===== Information given

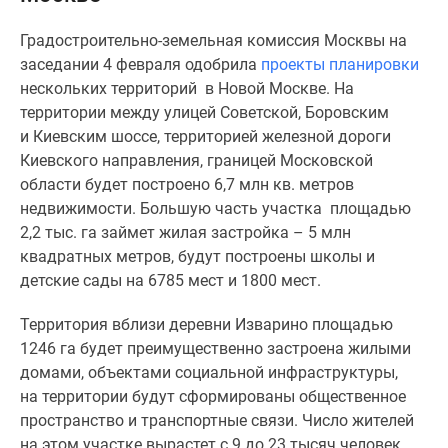
Специальные
Градостроительно-земельная комиссия Москвы на
предложения
заседании 4 февраля одобрила
проекты планировки
Коммерческие
нескольких территорий в Новой Москве. На
помещения
территории между улицей Советской, Боровским
Продавцы
и Киевским шоссе, территорией железной дороги
и
Киевского направления, границей Московской
застройщики
области будет построено 6,7 млн кв. метров
Панорамы
недвижимости. Большую часть участка площадью
новостроек
2,2 тыс. га займет жилая застройка – 5 млн
Видеообзор
квадратных метров, будут построены школы и
новостроек
детские сады на 6785 мест и 1800 мест.
Экспертиза
новостроек
Территория вблизи деревни Изварино площадью
Экология
1246 га будет преимущественно застроена жилыми
Москвы
домами, объектами социальной инфраструктуры,
и
на территории будут сформированы общественное
Подмосковья
пространство и транспортные связи. Число жителей
Студии
на этом участке вырастет с 9 до 23 тысяч человек.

==========

● Assignment: Only the number is wanted: how many lines in the preceding entries hold the string "будет"?

● Result of the exercise: 2